Beijing has permanently closed China's AI chip market to US vendors — and the export control architecture that was meant to contain it helped cause it. Today's briefing covers Intel's 18A-P foundry gamble, Oracle's 97.5% GPU utilization signal, AMD's Rackspace enterprise play, CME's AI compute futures, and Rumble's Northern Data acquisition.
Audio is available on Spreaker — see link below.
Beijing has permanently closed China's AI chip market to American vendors. Not restricted.
Elsewhere in the hardware stack, Intel moved its 18A-P node into risk production. That's a meaningful step.
Oracle disclosed ninety-seven point five percent GPU utilization across its global data centers last quarter. That number is effectively a ceiling.
AMD and Rackspace signed a multi-year agreement to build thirty megawatts of AMD-powered data center capacity, targeting regulated sector workloads including healthcare. This is AMD competing on managed solutions, not just GPU commodity pricing.

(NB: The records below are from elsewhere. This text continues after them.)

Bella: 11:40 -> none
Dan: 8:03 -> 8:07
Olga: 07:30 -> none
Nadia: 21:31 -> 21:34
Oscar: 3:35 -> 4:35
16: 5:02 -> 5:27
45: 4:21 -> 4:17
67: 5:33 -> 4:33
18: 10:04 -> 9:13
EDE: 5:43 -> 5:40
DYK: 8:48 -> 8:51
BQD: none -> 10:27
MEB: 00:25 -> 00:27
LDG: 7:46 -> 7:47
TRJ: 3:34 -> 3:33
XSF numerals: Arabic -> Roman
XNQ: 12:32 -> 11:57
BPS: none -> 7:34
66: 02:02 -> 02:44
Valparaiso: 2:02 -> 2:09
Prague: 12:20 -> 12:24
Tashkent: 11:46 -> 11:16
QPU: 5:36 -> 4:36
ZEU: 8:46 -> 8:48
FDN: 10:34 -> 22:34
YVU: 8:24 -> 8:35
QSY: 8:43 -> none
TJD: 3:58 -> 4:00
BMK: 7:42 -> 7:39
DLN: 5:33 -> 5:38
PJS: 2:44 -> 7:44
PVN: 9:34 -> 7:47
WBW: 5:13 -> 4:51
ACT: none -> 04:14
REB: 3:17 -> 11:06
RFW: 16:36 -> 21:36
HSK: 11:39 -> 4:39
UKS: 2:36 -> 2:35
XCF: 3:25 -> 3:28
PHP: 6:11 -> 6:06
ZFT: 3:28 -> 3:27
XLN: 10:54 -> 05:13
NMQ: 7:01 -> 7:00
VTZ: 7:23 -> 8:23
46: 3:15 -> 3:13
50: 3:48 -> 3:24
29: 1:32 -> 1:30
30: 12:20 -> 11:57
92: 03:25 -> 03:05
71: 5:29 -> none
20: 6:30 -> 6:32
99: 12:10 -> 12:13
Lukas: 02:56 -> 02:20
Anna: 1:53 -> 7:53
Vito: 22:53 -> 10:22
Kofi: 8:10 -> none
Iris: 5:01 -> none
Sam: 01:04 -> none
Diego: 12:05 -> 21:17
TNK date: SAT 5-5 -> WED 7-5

CME Group and Silicon Data are developing what would be the world's first AI compute futures contracts. ProShares and Rex Shares have already filed for leveraged ETF products.
Rumble closed its acquisition of Northern Data, gaining over two hundred megawatts of unmonetized energy capacity and roughly twenty-two thousand NVIDIA H100 and H200 GPUs at eighty-five percent utilization. The company arrives immediately as a significant player in GPU and power infrastructure, with a Together AI contract worth two hundred seventy million dollars already in place.
TSMC is targeting CoPoS packaging pilot production for twenty twenty-seven and mass production in the second half of twenty twenty-eight. That roadmap is now formalized, and it matters for the chiplet and advanced packaging story as AI model architectures keep demanding more interconnect density.